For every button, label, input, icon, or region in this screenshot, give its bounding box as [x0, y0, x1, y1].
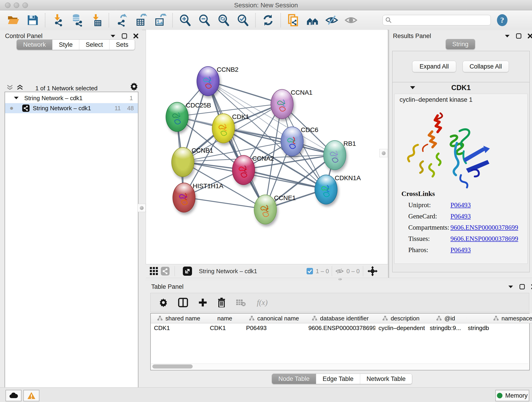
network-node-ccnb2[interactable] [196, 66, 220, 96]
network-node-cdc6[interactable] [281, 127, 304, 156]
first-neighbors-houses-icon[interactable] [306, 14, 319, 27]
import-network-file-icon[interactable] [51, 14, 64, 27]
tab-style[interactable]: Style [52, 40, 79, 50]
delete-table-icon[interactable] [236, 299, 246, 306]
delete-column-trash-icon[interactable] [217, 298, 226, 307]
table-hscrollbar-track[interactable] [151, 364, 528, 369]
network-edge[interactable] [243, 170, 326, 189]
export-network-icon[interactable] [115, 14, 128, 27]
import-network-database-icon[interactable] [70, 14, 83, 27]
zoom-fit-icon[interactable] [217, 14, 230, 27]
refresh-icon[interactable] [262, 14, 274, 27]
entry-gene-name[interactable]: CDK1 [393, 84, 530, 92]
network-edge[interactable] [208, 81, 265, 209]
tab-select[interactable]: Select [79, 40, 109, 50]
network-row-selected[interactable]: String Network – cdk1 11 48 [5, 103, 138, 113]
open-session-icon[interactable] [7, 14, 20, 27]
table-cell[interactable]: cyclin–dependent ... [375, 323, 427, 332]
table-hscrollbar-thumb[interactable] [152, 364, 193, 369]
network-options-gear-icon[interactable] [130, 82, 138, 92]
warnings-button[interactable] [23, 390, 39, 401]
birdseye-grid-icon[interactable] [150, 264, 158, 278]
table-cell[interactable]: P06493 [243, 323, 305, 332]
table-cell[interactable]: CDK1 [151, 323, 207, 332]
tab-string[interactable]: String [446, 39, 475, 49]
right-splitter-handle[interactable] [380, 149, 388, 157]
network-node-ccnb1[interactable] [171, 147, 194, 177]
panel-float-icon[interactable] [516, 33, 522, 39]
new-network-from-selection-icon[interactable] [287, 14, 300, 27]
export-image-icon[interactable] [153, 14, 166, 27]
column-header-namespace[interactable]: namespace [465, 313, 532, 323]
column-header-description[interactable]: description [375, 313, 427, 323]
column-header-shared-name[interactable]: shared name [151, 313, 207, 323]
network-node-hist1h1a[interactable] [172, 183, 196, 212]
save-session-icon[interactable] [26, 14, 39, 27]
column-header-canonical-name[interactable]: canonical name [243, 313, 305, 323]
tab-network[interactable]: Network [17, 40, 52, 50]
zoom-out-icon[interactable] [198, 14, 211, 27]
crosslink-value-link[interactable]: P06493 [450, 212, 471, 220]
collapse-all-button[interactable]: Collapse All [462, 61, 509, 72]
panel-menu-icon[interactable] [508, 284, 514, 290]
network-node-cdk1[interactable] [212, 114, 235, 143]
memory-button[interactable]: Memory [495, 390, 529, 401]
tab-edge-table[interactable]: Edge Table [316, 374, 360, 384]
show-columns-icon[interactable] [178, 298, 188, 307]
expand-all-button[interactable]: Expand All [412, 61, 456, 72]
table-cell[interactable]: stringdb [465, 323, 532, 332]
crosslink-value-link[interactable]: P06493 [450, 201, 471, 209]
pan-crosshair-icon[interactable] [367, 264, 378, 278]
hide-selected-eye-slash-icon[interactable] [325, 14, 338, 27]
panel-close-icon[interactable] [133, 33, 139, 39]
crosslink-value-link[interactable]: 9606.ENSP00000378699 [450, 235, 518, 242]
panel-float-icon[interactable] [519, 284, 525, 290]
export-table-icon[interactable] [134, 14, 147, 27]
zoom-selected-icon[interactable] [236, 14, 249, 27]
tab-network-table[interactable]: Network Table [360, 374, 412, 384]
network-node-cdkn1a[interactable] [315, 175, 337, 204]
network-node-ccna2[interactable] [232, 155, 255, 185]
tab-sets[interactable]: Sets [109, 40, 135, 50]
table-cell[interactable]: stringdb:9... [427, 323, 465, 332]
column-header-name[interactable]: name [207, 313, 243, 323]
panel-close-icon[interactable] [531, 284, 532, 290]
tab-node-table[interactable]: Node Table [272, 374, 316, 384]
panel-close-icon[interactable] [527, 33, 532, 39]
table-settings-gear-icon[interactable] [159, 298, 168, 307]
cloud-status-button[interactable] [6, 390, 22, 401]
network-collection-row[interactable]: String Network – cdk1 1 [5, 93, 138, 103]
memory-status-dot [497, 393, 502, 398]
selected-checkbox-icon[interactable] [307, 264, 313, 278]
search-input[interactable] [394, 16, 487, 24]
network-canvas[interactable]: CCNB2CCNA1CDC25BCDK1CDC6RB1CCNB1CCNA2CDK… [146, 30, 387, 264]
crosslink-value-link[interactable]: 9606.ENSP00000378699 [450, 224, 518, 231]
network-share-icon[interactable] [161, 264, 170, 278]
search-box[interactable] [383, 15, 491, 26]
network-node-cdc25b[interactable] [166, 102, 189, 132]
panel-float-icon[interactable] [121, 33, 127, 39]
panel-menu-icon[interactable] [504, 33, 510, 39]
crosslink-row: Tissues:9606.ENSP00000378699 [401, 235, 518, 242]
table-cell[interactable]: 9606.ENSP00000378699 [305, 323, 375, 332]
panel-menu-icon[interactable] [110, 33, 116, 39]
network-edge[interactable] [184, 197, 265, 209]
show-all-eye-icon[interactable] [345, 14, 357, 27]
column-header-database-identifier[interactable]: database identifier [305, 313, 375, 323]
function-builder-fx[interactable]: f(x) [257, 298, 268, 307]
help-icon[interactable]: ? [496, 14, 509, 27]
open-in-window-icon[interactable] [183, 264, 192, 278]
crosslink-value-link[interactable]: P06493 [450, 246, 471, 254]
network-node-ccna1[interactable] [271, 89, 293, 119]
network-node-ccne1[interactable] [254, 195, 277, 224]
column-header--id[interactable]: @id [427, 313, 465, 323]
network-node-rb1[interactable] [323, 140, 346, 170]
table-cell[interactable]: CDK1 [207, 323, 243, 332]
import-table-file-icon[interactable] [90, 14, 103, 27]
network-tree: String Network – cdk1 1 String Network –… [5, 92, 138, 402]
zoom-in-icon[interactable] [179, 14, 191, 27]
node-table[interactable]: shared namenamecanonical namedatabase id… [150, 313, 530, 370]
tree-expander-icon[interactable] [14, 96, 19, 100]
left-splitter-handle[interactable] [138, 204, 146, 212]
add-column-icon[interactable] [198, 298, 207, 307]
==
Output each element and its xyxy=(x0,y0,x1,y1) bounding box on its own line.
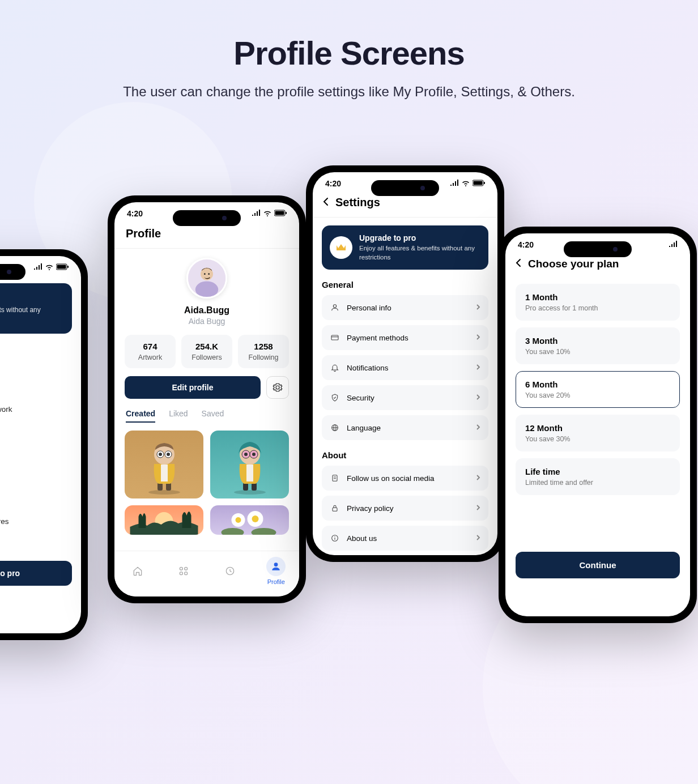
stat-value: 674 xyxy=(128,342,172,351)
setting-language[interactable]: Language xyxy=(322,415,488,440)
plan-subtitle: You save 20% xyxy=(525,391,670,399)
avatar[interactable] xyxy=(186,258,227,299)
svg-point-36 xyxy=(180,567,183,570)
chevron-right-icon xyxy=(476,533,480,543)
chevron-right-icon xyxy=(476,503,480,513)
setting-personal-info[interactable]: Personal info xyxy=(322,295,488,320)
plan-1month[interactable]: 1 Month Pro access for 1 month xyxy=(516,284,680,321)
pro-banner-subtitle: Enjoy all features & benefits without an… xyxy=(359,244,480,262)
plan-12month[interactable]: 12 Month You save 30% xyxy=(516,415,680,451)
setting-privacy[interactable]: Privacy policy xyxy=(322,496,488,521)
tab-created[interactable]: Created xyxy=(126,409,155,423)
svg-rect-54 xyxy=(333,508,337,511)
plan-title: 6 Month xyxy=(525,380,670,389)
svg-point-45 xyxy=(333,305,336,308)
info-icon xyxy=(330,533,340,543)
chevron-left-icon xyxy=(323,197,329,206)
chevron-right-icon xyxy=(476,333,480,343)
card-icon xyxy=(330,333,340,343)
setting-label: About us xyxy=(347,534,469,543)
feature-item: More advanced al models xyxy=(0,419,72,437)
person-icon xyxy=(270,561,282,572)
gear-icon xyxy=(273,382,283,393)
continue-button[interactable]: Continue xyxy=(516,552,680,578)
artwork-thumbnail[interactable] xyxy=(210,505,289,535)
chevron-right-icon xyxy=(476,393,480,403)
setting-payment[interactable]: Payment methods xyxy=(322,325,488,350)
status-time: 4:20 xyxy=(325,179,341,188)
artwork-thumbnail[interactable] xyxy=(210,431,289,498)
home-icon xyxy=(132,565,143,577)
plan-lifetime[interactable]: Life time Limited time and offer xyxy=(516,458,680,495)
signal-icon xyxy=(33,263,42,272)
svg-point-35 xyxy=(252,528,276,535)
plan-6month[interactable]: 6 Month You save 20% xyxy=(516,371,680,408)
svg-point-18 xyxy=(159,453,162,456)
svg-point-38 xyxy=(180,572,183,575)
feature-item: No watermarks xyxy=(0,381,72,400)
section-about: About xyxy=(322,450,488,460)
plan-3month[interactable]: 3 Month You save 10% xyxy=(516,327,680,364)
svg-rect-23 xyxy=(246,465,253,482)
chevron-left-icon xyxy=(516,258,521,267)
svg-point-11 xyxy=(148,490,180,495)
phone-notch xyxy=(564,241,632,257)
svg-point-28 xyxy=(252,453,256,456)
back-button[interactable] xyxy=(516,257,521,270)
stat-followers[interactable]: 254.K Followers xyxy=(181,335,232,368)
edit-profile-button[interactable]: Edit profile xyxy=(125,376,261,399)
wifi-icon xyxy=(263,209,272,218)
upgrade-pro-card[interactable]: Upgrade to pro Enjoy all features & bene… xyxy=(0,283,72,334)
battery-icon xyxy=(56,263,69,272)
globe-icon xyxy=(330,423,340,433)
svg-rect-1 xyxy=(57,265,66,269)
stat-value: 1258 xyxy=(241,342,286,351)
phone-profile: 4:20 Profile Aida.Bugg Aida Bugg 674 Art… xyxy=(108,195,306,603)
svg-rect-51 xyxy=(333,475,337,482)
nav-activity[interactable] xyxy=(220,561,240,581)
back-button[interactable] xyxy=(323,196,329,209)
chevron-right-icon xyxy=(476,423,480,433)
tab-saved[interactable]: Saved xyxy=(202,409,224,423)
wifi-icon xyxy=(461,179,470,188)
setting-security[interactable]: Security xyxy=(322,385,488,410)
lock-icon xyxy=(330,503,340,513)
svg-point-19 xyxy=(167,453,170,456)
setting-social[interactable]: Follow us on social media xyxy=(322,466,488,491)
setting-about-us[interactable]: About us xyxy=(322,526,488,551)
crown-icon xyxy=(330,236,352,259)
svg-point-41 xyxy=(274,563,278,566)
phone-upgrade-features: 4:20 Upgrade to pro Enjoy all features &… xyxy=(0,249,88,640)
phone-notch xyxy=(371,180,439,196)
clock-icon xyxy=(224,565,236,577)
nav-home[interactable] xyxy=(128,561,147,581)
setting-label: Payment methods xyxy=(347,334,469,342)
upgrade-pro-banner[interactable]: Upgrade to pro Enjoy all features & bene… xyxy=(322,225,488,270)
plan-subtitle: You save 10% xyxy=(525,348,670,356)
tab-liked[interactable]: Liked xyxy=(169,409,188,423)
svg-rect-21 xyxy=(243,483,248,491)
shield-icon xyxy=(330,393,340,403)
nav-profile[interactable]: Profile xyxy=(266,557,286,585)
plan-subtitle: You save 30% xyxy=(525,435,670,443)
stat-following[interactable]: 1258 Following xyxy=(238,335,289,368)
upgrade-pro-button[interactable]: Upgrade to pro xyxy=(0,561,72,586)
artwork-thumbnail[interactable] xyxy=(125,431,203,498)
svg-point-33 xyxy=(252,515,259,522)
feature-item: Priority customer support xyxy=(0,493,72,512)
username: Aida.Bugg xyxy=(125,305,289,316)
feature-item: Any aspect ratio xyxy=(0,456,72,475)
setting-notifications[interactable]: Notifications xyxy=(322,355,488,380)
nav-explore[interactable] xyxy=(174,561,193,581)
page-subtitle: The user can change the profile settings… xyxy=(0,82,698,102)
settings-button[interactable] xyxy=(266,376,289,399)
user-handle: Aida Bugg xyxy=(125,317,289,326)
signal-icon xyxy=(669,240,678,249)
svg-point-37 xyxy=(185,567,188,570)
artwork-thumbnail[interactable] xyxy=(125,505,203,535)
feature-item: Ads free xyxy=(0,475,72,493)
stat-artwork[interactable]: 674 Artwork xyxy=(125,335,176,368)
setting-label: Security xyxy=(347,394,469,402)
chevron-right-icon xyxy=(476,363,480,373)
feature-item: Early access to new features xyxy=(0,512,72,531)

Assigned task
Each line of the entries holding the string "item" should be found and copied.

Exercise response
feature-item: More advanced al models xyxy=(0,419,72,437)
feature-item: No watermarks xyxy=(0,381,72,400)
feature-item: Priority customer support xyxy=(0,493,72,512)
feature-item: Any aspect ratio xyxy=(0,456,72,475)
feature-item: Ads free xyxy=(0,475,72,493)
feature-item: Early access to new features xyxy=(0,512,72,531)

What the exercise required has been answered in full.